People are way more ready than we think. Craig Souza, from Hewlett Packard and a Certified Teacher from the Search Inside Yourself Leadership Institute uses silence at the beginning of meetings to help people actually show up and discover that a pause is available to them as they hit reset and come into the present moment. Craig said that in his experience people love it. Management agreed: the bottom line is that you have a better meeting. The SIYLI curriculum is backed by a team of world experts in neuroscience, mindfulness, and emotional intelligence.

Why does silence matter? Silence gives us time to consider different ideas, to step out of positioning or politics and remember what we are here to do. The research shows that mindfulness encourages gratitude and compassion. So much more is possible when we generate coherence between us, when we truly listen to one another and build on each other’s ideas.

Over three decades helping leaders run effective meetings have proven to me that a pause can open possibilities when thinking has gotten fixed and can cool things down when productive differences turn into outright conflict.

The more contemplative among us also welcome an interval between words to bring forth our well-considered ideas. I’ve seen breakthrough innovations spoken into the spaciousness of a pause.

The world increasingly holds both great peril and great promise. Will we continue to try to design the future from what we know, from our expert knowledge gleaned over decades of experience, that same knowledge that has gotten us here?

Or will we institutionalize wisdom practices like a moment of silence, that give us the ability to think and act in new ways, reinventing how we respond to the perplexing predicaments of our times. We need an evolution and when we are willing, we can notice and make room for the evolution that is happening through us.

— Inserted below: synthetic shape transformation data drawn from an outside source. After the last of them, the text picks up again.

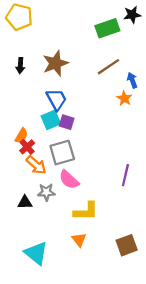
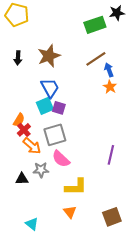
blue arrow: (132, 80) -> (109, 70), moved
cyan triangle: (36, 253) -> (32, 224), size x0.6

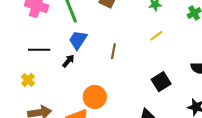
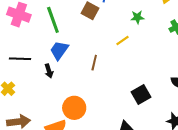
yellow line: (156, 36) -> (122, 41), moved
black arrow: (68, 61) -> (49, 71), turned 120

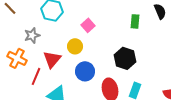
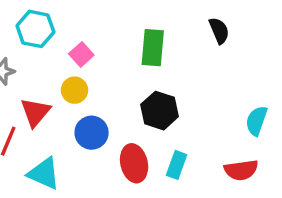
green rectangle: (135, 21) -> (153, 48), moved, size x1.5
pink square: (88, 25) -> (81, 54), moved

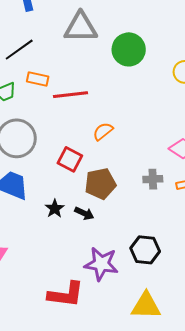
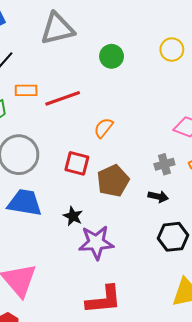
green circle: (129, 49) -> (112, 56), moved, size x0.7
black arrow: (84, 213) -> (158, 197), moved
purple star: (101, 264) -> (96, 243), moved

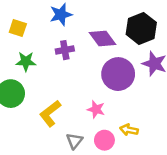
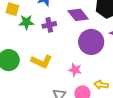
green star: (26, 61) -> (26, 22), moved
yellow L-shape: (50, 113) -> (42, 61), moved, turned -115

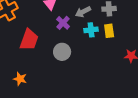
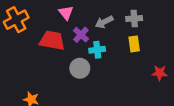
cyan cross: (91, 30) -> (97, 50), moved
red trapezoid: (29, 40) -> (52, 40), moved, turned -100

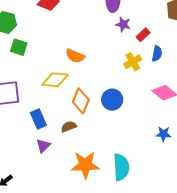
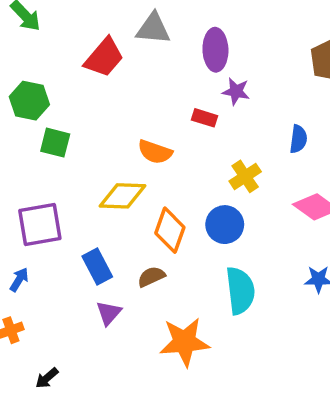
red rectangle: (143, 35) -> (204, 118), moved, turned 64
yellow cross: (133, 62) -> (245, 176), moved
cyan semicircle: (121, 167) -> (240, 291), moved

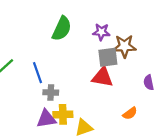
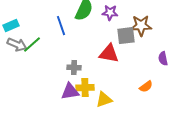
purple star: (101, 32) -> (110, 13), moved
blue line: (38, 73) -> (61, 26), moved
red triangle: (102, 77) -> (109, 54), moved

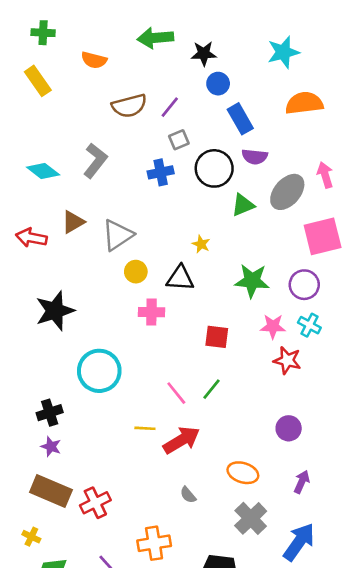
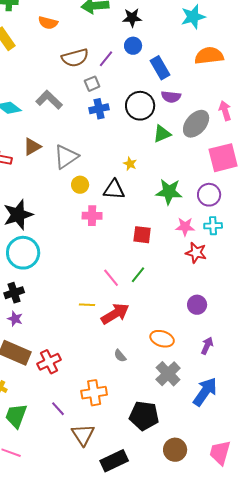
blue circle: (218, 84) -> (133, 46), moved
gray square: (179, 140) -> (92, 84), moved
gray L-shape: (95, 161) -> (49, 100), turned -84
cyan cross: (309, 325) -> (213, 226), turned -30
cyan circle: (99, 371) -> (23, 253), moved

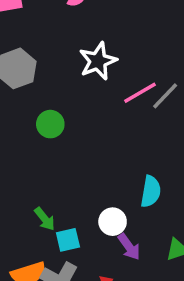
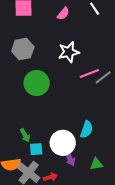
green circle: (50, 124) -> (37, 83), size x1.6
white circle: (113, 222) -> (63, 143), size x1.6

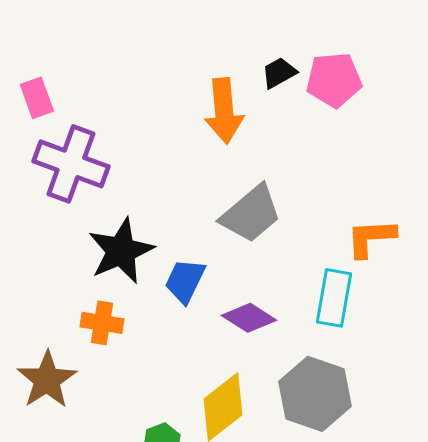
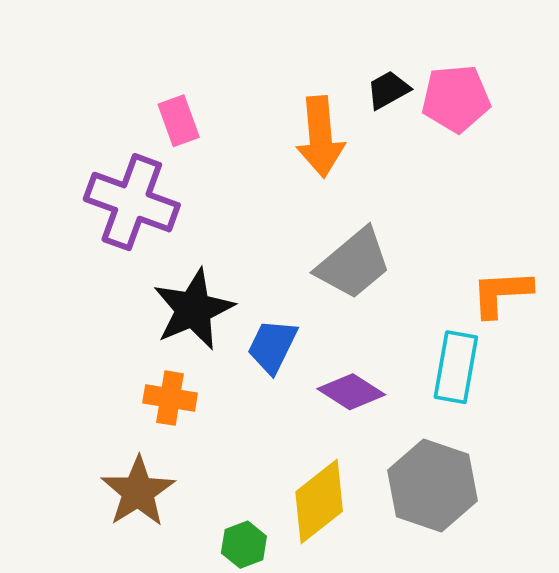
pink rectangle: (37, 98) -> (179, 121), moved
brown star: (47, 380) -> (138, 492), moved

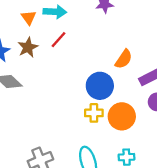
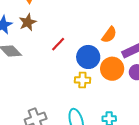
red line: (59, 40) -> (58, 44), moved
orange circle: (122, 116) -> (112, 69), moved

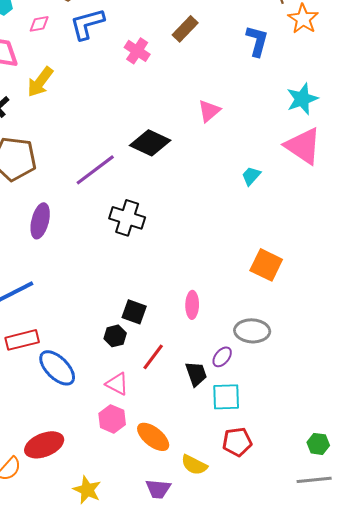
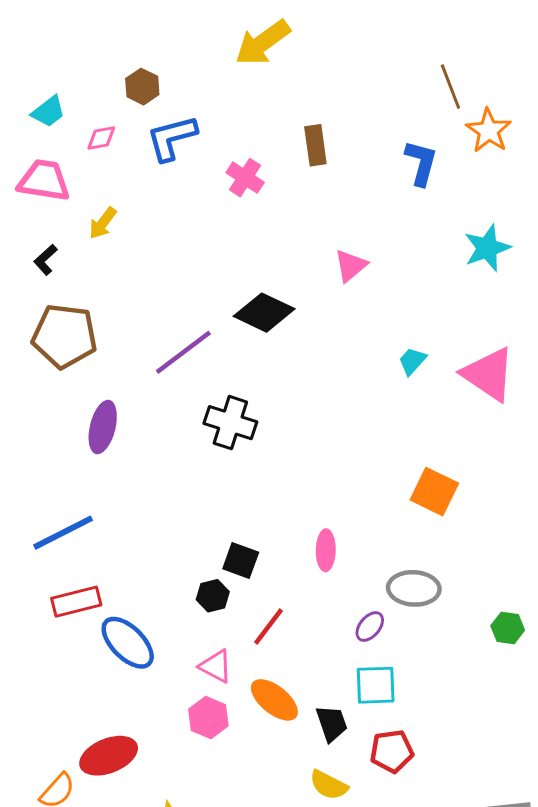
brown rectangle: (185, 29) -> (315, 145), turned -52
yellow arrow: (40, 82) -> (103, 223), size x0.7
pink triangle: (303, 146) -> (489, 374), moved
black trapezoid: (196, 374) -> (332, 723), moved
orange ellipse: (153, 437) -> (274, 700), moved
green hexagon: (318, 444) -> (508, 628), moved

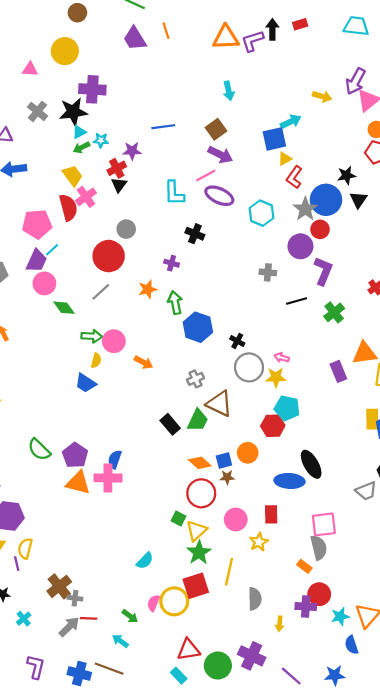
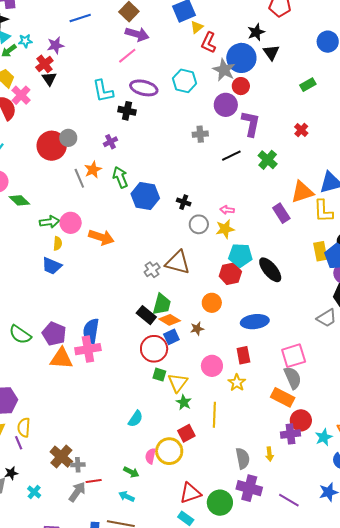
cyan L-shape: (174, 193) -> (103, 91), moved
purple ellipse: (219, 196) -> (144, 88), moved
gray circle: (126, 229) -> (68, 138), moved
purple cross: (172, 263) -> (110, 142), turned -32
gray line: (101, 292) -> (79, 178), moved, turned -60
orange arrow: (144, 362) -> (101, 237), size x1.4
gray circle: (249, 367) -> (199, 224), size x0.7
gray cross: (196, 379) -> (152, 270), moved
green trapezoid: (198, 420) -> (162, 304), moved
black rectangle: (170, 424) -> (146, 315), moved
blue semicircle: (115, 459) -> (91, 331), size x1.4
blue square: (224, 461) -> (171, 337), moved
black ellipse: (311, 464) -> (270, 270), moved
red circle: (201, 493) -> (154, 349), moved
green star: (199, 553) -> (184, 402), size x0.7
orange rectangle: (304, 566) -> (283, 397), size x1.6
red square: (196, 586) -> (186, 433), size x0.7
gray semicircle: (255, 599) -> (243, 458), moved

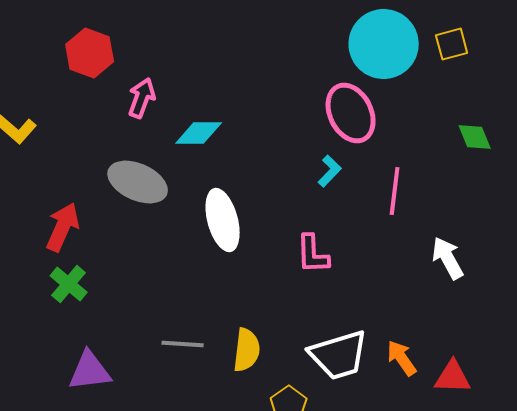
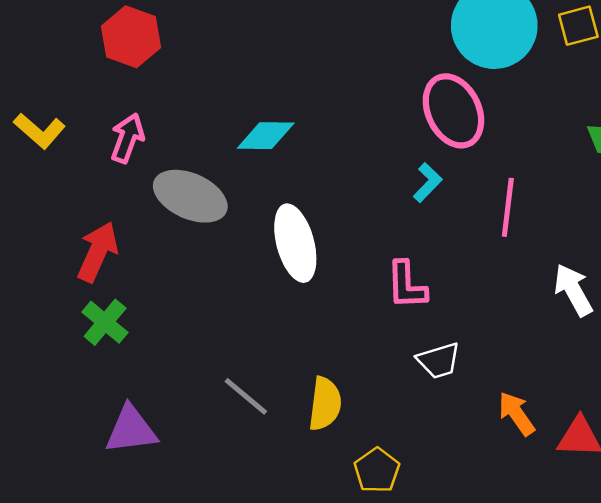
pink arrow: (142, 98) -> (127, 138), moved
gray line: (183, 344) -> (246, 396), turned 36
white trapezoid: (339, 355) -> (439, 360), moved, size x0.6

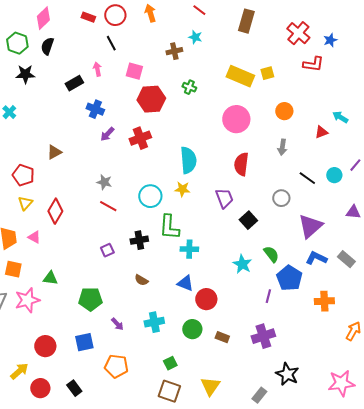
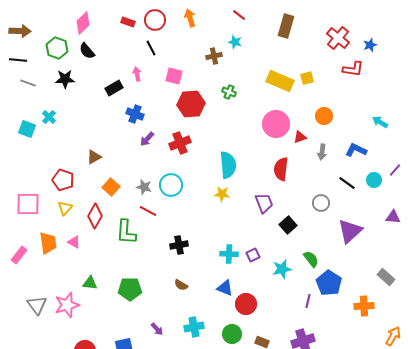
black semicircle: (47, 46) -> (87, 51), turned -60
red triangle: (321, 132) -> (300, 137), moved
cyan circle: (150, 196) -> (171, 185), moved
green L-shape: (169, 227) -> (126, 232), moved
purple square: (107, 250) -> (253, 255), moved
blue L-shape: (316, 258) -> (356, 150), moved
gray rectangle: (346, 259) -> (386, 277), moved
cyan star: (242, 264) -> (282, 269), turned 30
orange square: (13, 269) -> (111, 187), moved, turned 30
green pentagon: (90, 299) -> (130, 289), moved

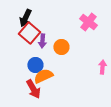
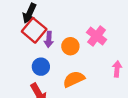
pink cross: (88, 22) -> (97, 36), moved
orange semicircle: (43, 76) -> (74, 79), moved

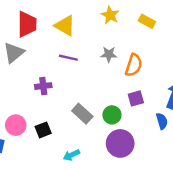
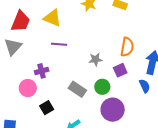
red trapezoid: (27, 24) -> (21, 21), turned 30
gray star: (109, 54) -> (95, 59), moved
orange semicircle: (134, 65) -> (127, 47), moved
pink circle: (16, 125) -> (28, 88), moved

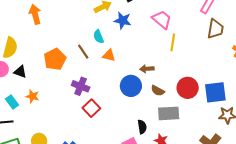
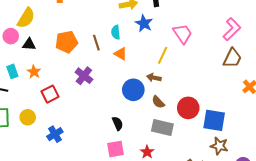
yellow line: (173, 42) -> (163, 55), moved
black triangle: (20, 72) -> (29, 44), turned -32
red square: (91, 108) -> (50, 94), moved
black semicircle: (142, 127) -> (118, 123), moved, turned -32

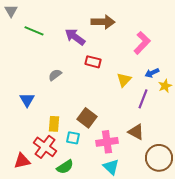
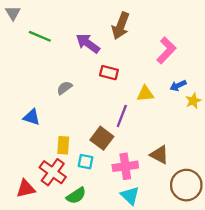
brown arrow: (103, 22) -> (121, 26), turned 110
yellow triangle: (124, 80) -> (145, 94), turned 42
purple line: (143, 99) -> (122, 116), moved
blue triangle: (27, 100) -> (32, 117), turned -42

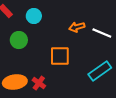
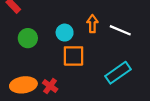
cyan circle: (34, 16) -> (65, 33), moved
orange arrow: (77, 27) -> (92, 24), turned 105

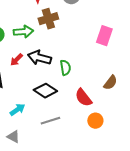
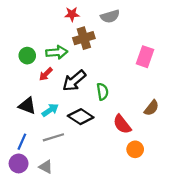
black arrow: (39, 58) -> (74, 81), turned -55
red arrow: (16, 60) -> (46, 74), moved
cyan arrow: (17, 110) -> (50, 110), moved
gray line: (50, 121) -> (53, 137), moved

We don’t have time to repeat and reinforce what we know we know. Learning to listen into and speak from emergent wisdom is a personal and collective edge and not something we can do at the busy driving pace we too often find ourselves in today.

Let’s make it ordinary to sit in silence, listen for what we don’t yet know, gain the wisdom we need. In the pause, we can remember how precious life is and that our conversations and our decisions affect the quality of life for so many, near and far, for generations to come.